Higher nocturnal and awake oxygen saturations in children with sickle cell disease receiving hydroxyurea therapy.

Ann Am Thorac Soc 2015 Jul;12(7):1044-9

1 Division of Respiratory Medicine, and.

Rationale: Obstructive sleep apnea and intermittent nocturnal oxygen desaturations are highly prevalent in children with sickle cell disease and have been reported to contribute to associated morbidity, including vasoocclusive disease. Hydroxyurea (HU) is increasingly used to treat children with sickle cell disease and has been shown to decrease the number and severity of vasoocclusive crises. Although there has been an increase in the use of HU, the impact of HU on the prevalence of obstructive sleep apnea and nocturnal hypoxia are not well documented.

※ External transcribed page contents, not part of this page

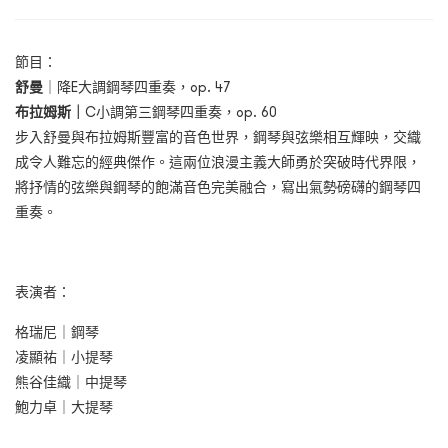
節目：
舒曼
｜
降E大調鋼琴四重奏，op. 47
布拉姆斯｜
C小調第三鋼琴四重奏，op. 60
步入舒曼與布拉姆斯豐富的音色世界，鋼琴與弦樂相互輝映，交織
成令人難忘的經典傑作。這兩位浪漫主義大師勇於突破時代界限，
將抒情的弦樂與鋼琴的飽滿音色完美融合，寫出氣勢磅礴的鋼琴四
重奏。
表演者：
格瑞尼｜鋼琴
凌顯祐｜小提琴
熊谷佳織｜中提琴
鮑力卓｜大提琴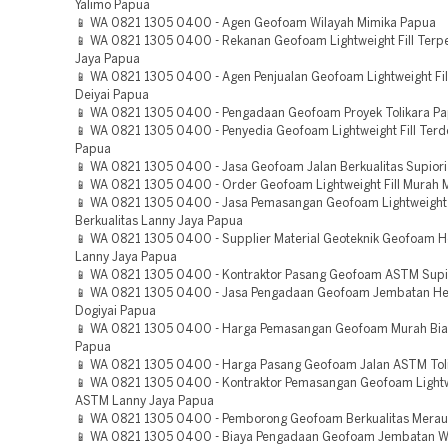
Yalimo Papua
📱 WA 0821 1305 0400 - Agen Geofoam Wilayah Mimika Papua
📱 WA 0821 1305 0400 - Rekanan Geofoam Lightweight Fill Terpe
Jaya Papua
📱 WA 0821 1305 0400 - Agen Penjualan Geofoam Lightweight Fi
Deiyai Papua
📱 WA 0821 1305 0400 - Pengadaan Geofoam Proyek Tolikara P
📱 WA 0821 1305 0400 - Penyedia Geofoam Lightweight Fill Terd
Papua
📱 WA 0821 1305 0400 - Jasa Geofoam Jalan Berkualitas Supior
📱 WA 0821 1305 0400 - Order Geofoam Lightweight Fill Murah
📱 WA 0821 1305 0400 - Jasa Pemasangan Geofoam Lightweight F
Berkualitas Lanny Jaya Papua
📱 WA 0821 1305 0400 - Supplier Material Geoteknik Geofoam H
Lanny Jaya Papua
📱 WA 0821 1305 0400 - Kontraktor Pasang Geofoam ASTM Supi
📱 WA 0821 1305 0400 - Jasa Pengadaan Geofoam Jembatan He
Dogiyai Papua
📱 WA 0821 1305 0400 - Harga Pemasangan Geofoam Murah Bi
Papua
📱 WA 0821 1305 0400 - Harga Pasang Geofoam Jalan ASTM Tol
📱 WA 0821 1305 0400 - Kontraktor Pemasangan Geofoam Lightwe
ASTM Lanny Jaya Papua
📱 WA 0821 1305 0400 - Pemborong Geofoam Berkualitas Mera
📱 WA 0821 1305 0400 - Biaya Pengadaan Geofoam Jembatan Wi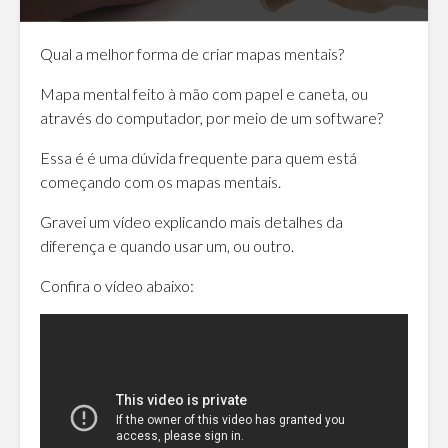
Qual a melhor forma de criar mapas mentais?
Mapa mental feito à mão com papel e caneta, ou
através do computador, por meio de um software?
Essa é é uma dúvida frequente para quem está
começando com os mapas mentais.
Gravei um vídeo explicando mais detalhes da
diferença e quando usar um, ou outro.
Confira o vídeo abaixo: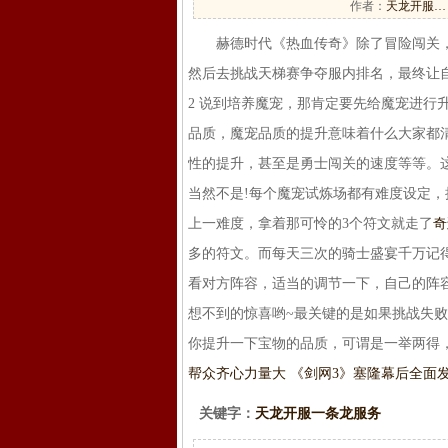
作者：
天龙开服…
赫德时代《热血传奇》除了冒险闯关，
然后去挑战天梯赛争夺服内排名，最终让
2 说到培养魔宠，那肯定要先给魔宠进行
品质，魔宠品质的提升意味着什么大家都
性的提升，甚至是勇士闯关的速度等等。这
当然不是!每个魔宠试炼场都有难度设定
上一难度，拿着那可怜的3个符文就走了
奇
多的符文。而每天三次的骑士盛宴千万记得
看对方阵容，适当的调节一下，自己的阵
想不到的惊喜哟~最关键的是如果挑战失败
你提升一下宝物的品质，可谓是一举两得，
帮众齐心力量大 《剑网3》
塞隆幕后全面发
关键字：
天龙开服一条龙服务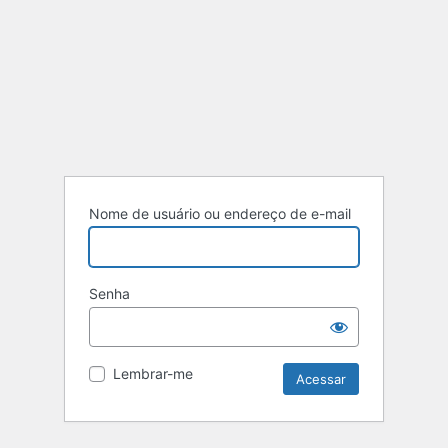
Nome de usuário ou endereço de e-mail
Senha
Lembrar-me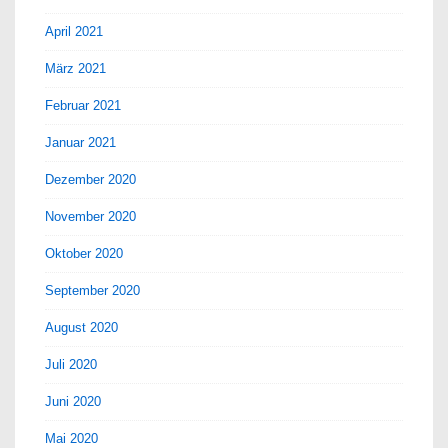
April 2021
März 2021
Februar 2021
Januar 2021
Dezember 2020
November 2020
Oktober 2020
September 2020
August 2020
Juli 2020
Juni 2020
Mai 2020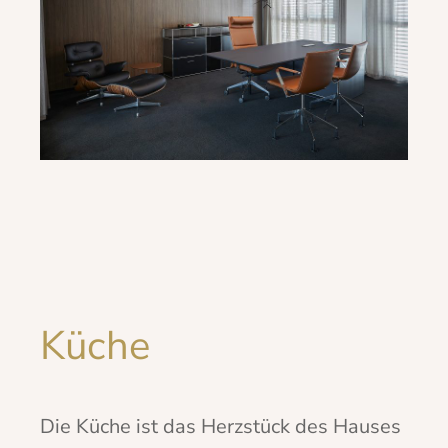
Küche
Die Küche ist das Herzstück des Hauses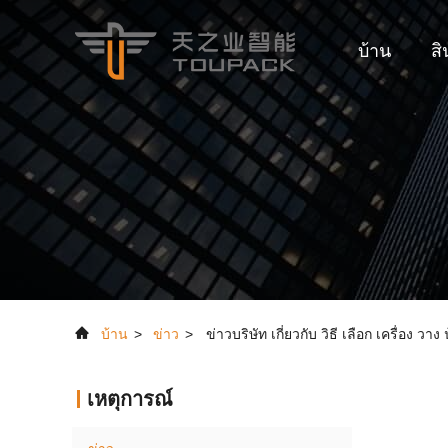
บ้าน
สิ
บ้าน
>
ข่าว
>
ข่าวบริษัท เกี่ยวกับ วิธี เลือก เครื่อง ว
เหตุการณ์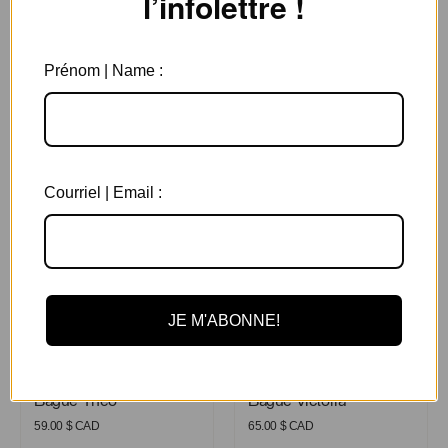
l’infolettre !
Bague Philippe
Prénom | Name :
Bague Philippe
59.00
$ CAD
Bague Théo
Bague Victoria
Courriel | Email :
JE M'ABONNE!
Bague Théo
Bague Victoria
Bague Théo
Bague Victoria
59.00
$ CAD
65.00
$ CAD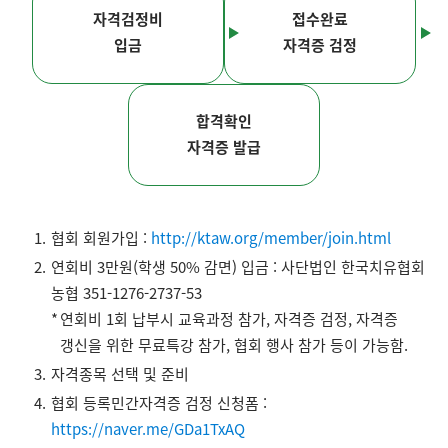
자격검정비
접수완료
입금
자격증 검정
합격확인
자격증 발급
협회 회원가입 :
http://ktaw.org/member/join.html
연회비 3만원(학생 50% 감면) 입금 : 사단법인 한국치유협회
농협 351-1276-2737-53
연회비 1회 납부시 교육과정 참가, 자격증 검정, 자격증
갱신을 위한 무료특강 참가, 협회 행사 참가 등이 가능함.
자격종목 선택 및 준비
협회 등록민간자격증 검정 신청폼 :
https://naver.me/GDa1TxAQ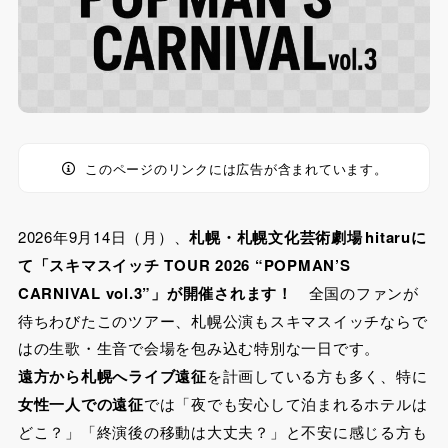
このページのリンクには広告が含まれています。
2026年9月14日（月）、
札幌・札幌文化芸術劇場 hitaru
に
て「スキマスイッチ TOUR 2026 “POPMAN’S
CARNIVAL vol.3”」が開催されます！
全国のファンが
待ちわびたこのツアー、札幌公演もスキマスイッチならで
はの生歌・生音で会場を包み込む特別な一日です。
遠方から
札幌へライブ遠征
を計画している方も多く、特に
女性一人での遠征
では「夜でも安心して泊まれるホテルは
どこ？」「終演後の移動は大丈夫？」と不安に感じる方も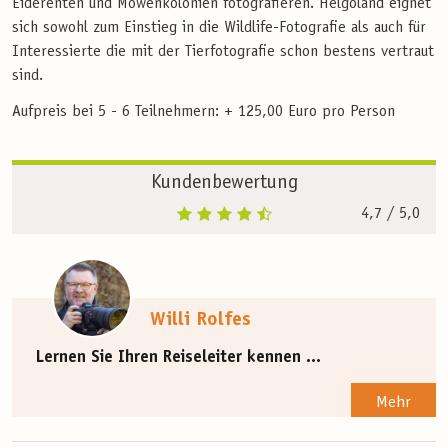
Eiderenten und Möwenkolonien fotografieren. Helgoland eignet
sich sowohl zum Einstieg in die Wildlife-Fotografie als auch für
Interessierte die mit der Tierfotografie schon bestens vertraut
sind.
Aufpreis bei 5 - 6 Teilnehmern: + 125,00 Euro pro Person
Kundenbewertung
4,7
/ 5,0
Willi Rolfes
Lernen Sie Ihren Reiseleiter kennen ...
Mehr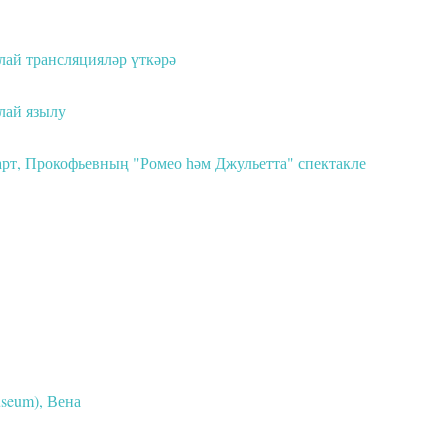
лай трансляцияләр үткәрә
лай язылу
март, Прокофьевның "Ромео һәм Джульетта" спектакле
useum), Вена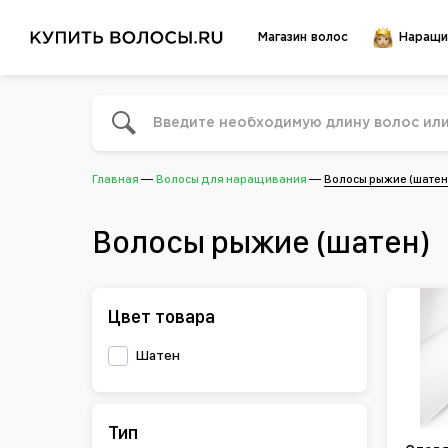
Магазин волос
Наращи
Главная
Волосы для наращивания
Волосы рыжие (шатен
Волосы рыжие (шатен)
Цвет товара
Шатен
Тип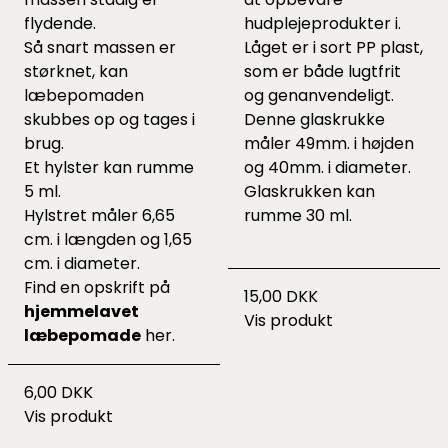
flydende.
hudplejeprodukter i.
Så snart massen er
Låget er i sort PP plast,
størknet, kan
som er både lugtfrit
læbepomaden
og genanvendeligt.
skubbes op og tages i
Denne glaskrukke
brug.
måler 49mm. i højden
Et hylster kan rumme
og 40mm. i diameter.
5 ml.
Glaskrukken kan
Hylstret måler 6,65
rumme 30 ml.
cm. i længden og 1,65
cm. i diameter.
Find en opskrift på
15,00 DKK
hjemmelavet
Vis produkt
læbepomade
her.
6,00 DKK
Vis produkt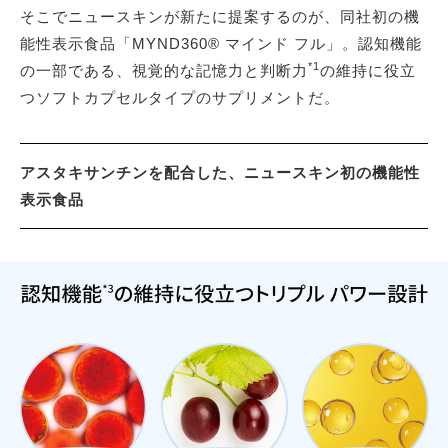
そこでニュースキンが新たに提案するのが、同社初の機
能性表示食品「MYND360® マインド フル」。認知機能
*1
の一部である、視覚的な記憶力と判断力
の維持に役立
つソフトカプセルタイプのサプリメントだ。
アスタキサンチンを配合した、ニュースキン初の機能性
表示食品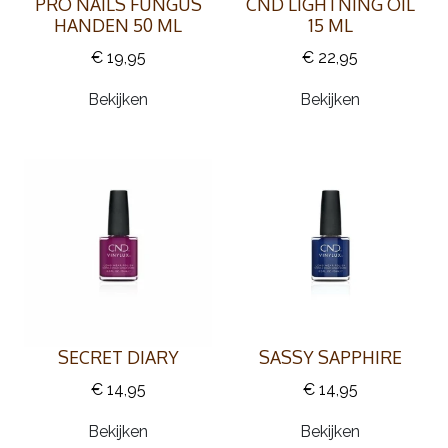
PRO NAILS FUNGUS
CND LIGHTNING OIL
HANDEN 50 ML
15 ML
€ 19,95
€ 22,95
Bekijken
Bekijken
SECRET DIARY
SASSY SAPPHIRE
€ 14,95
€ 14,95
Bekijken
Bekijken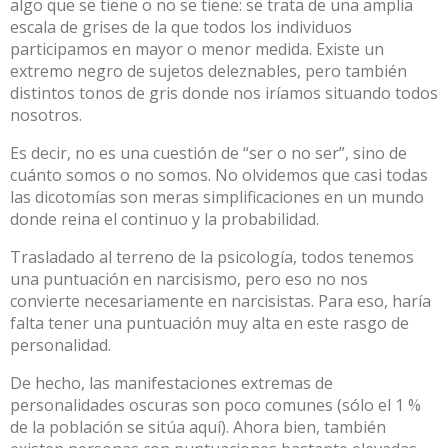
algo que se tiene o no se tiene: se trata de una amplia
escala de grises de la que todos los individuos
participamos en mayor o menor medida. Existe un
extremo negro de sujetos deleznables, pero también
distintos tonos de gris donde nos iríamos situando todos
nosotros.
Es decir, no es una cuestión de “ser o no ser”, sino de
cuánto somos o no somos. No olvidemos que casi todas
las dicotomías son meras simplificaciones en un mundo
donde reina el continuo y la probabilidad.
Trasladado al terreno de la psicología, todos tenemos
una puntuación en narcisismo, pero eso no nos
convierte necesariamente en narcisistas. Para eso, haría
falta tener una puntuación muy alta en este rasgo de
personalidad.
De hecho, las manifestaciones extremas de
personalidades oscuras son poco comunes (sólo el 1 %
de la población se sitúa aquí). Ahora bien, también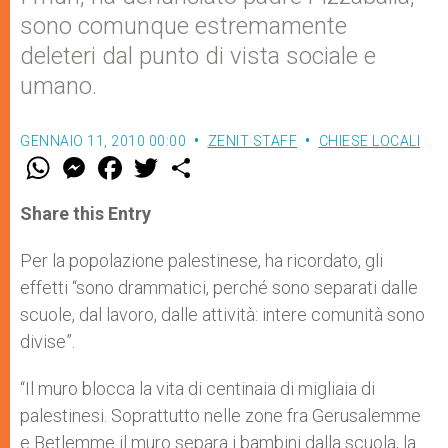
sono comunque estremamente
deleteri dal punto di vista sociale e
umano.
GENNAIO 11, 2010 00:00
ZENIT STAFF
CHIESE LOCALI
W
M
F
T
S
h
e
a
w
h
a
s
c
i
a
t
s
e
t
r
Share this Entry
s
e
b
t
e
A
n
o
e
p
g
o
r
Per la popolazione palestinese, ha ricordato, gli
p
e
k
effetti “sono drammatici, perché sono separati dalle
r
scuole, dal lavoro, dalle attività: intere comunità sono
divise”.
“Il muro blocca la vita di centinaia di migliaia di
palestinesi. Soprattutto nelle zone fra Gerusalemme
e Betlemme il muro separa i bambini dalla scuola, la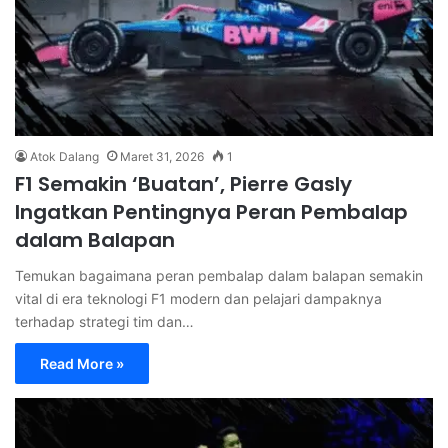
Atok Dalang
Maret 31, 2026
1
F1 Semakin ‘Buatan’, Pierre Gasly
Ingatkan Pentingnya Peran Pembalap
dalam Balapan
Temukan bagaimana peran pembalap dalam balapan semakin
vital di era teknologi F1 modern dan pelajari dampaknya
terhadap strategi tim dan…
Read More »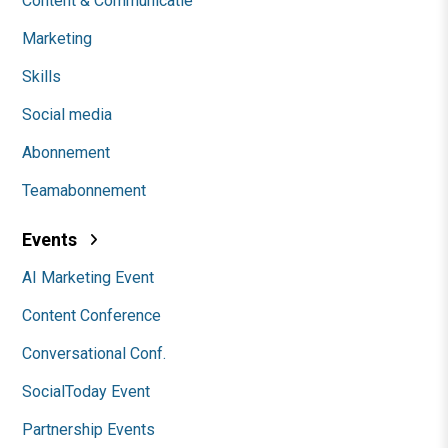
Content & Communicatie
Marketing
Skills
Social media
Abonnement
Teamabonnement
Events
AI Marketing Event
Content Conference
Conversational Conf.
SocialToday Event
Partnership Events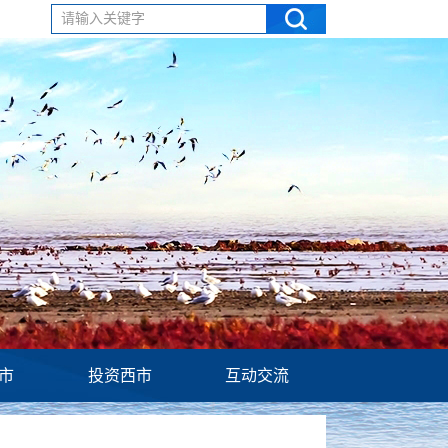
请输入关键字
市
投资西市
互动交流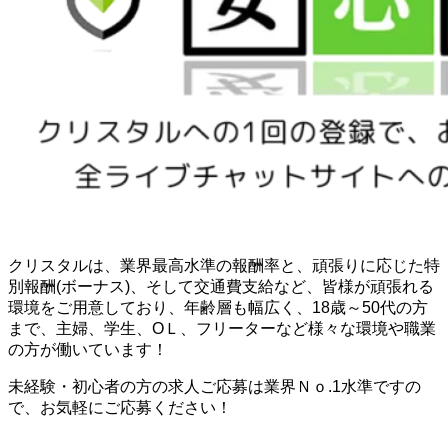
クリスタルは、業界最高水準の報酬率と、頑張りに応じた特
別報酬(ボーナス)、そして交通費支給など、皆様が頑張れる
環境をご用意しており、年齢層も幅広く、18歳～50代の方
まで、主婦、学生、OＬ、フリーターなど様々な環境や職業
の方が働いています！
未経験・初心者の方の求人ご応募は業界Ｎｏ.1水準ですの
で、お気軽にご応募ください！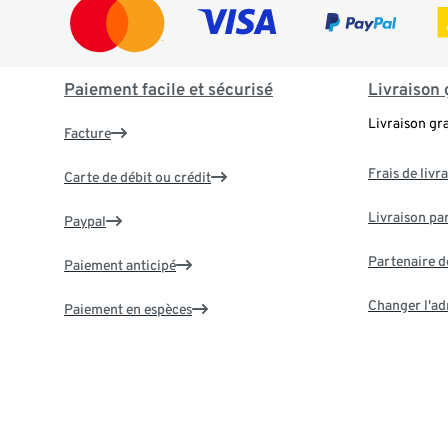
Paiement facile et sécurisé
Livraison 
Livraison gr
Facture
Frais de livr
Carte de débit ou crédit
Livraison par
Paypal
Partenaire d
Paiement anticipé
Changer l'ad
Paiement en espèces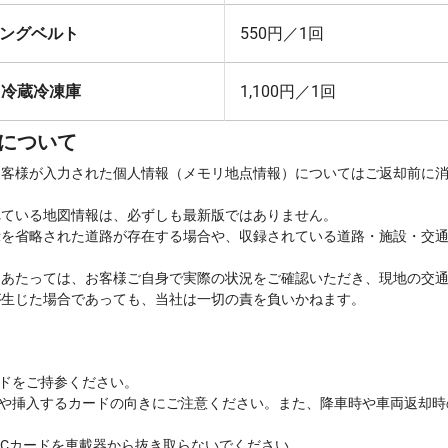
ングベルト
550円／1回
 冷蔵冷凍庫
1,100円／1回
について
お客様が入力された個人情報（メモリ地点情報）についてはご返却前に
れている地図情報は、必ずしも最新版ではありません。
示を省略された道路が存在する場合や、収録されている道路・施設・交
にあたっては、お客様ご自身で実際の状況をご確認いただき、現地の交
が生じた場合であっても、当社は一切の責を負いかねます。
ードをご持参ください。
限や挿入するカードの向きにご注意ください。また、降車時や車両返却時
ETCカードを車載器から抜き取らないでください。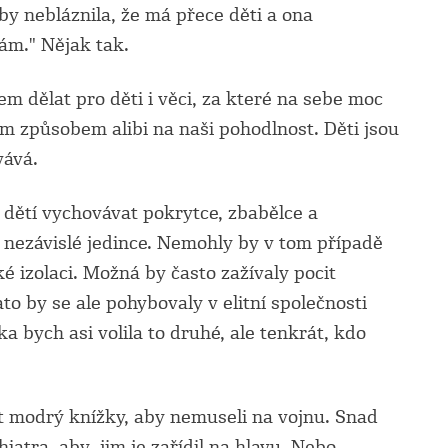
aby nebláznila, že má přece děti a ona
ám." Nějak tak.
em dělat pro děti i věci, za které na sebe moc
m způsobem alibi na naši pohodlnost. Děti jsou
vává.
 dětí vychovávat pokrytce, zbabělce a
í nezávislé jedince. Nemohly by v tom případě
ké izolaci. Možná by často zažívaly pocit
to by se ale pohybovaly v elitní společnosti
a bych asi volila to druhé, ale tenkrát, kdo
 modrý knížky, aby nemuseli na vojnu. Snad
atra, aby jim je zařídil na hlavu. Nebo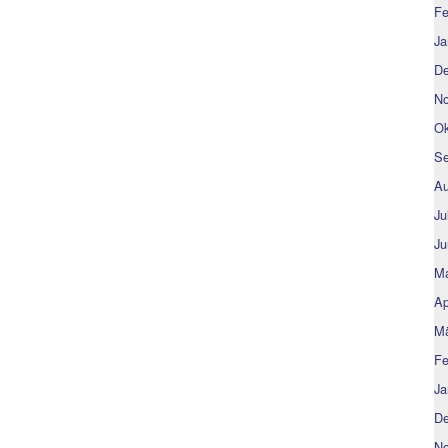
Fe
Ja
De
No
Ok
Se
Au
Ju
Ju
Ma
Ap
Mä
Fe
Ja
De
No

Objectives: To evaluate whether the use of HU is associated with a decreased frequency of obstructive sleep apnea and higher nocturnal and awake oxygen saturations (SaO2) in children with sickle cell disease.

Methods: This was a retrospective, cross-sectional review of children with sickle cell disease referred to the sleep laboratory at the Hospital for Sick Children, Toronto, Canada. Polysomnogram data in children with sickle cell disease receiving HU therapy were compared with those not prescribed HU.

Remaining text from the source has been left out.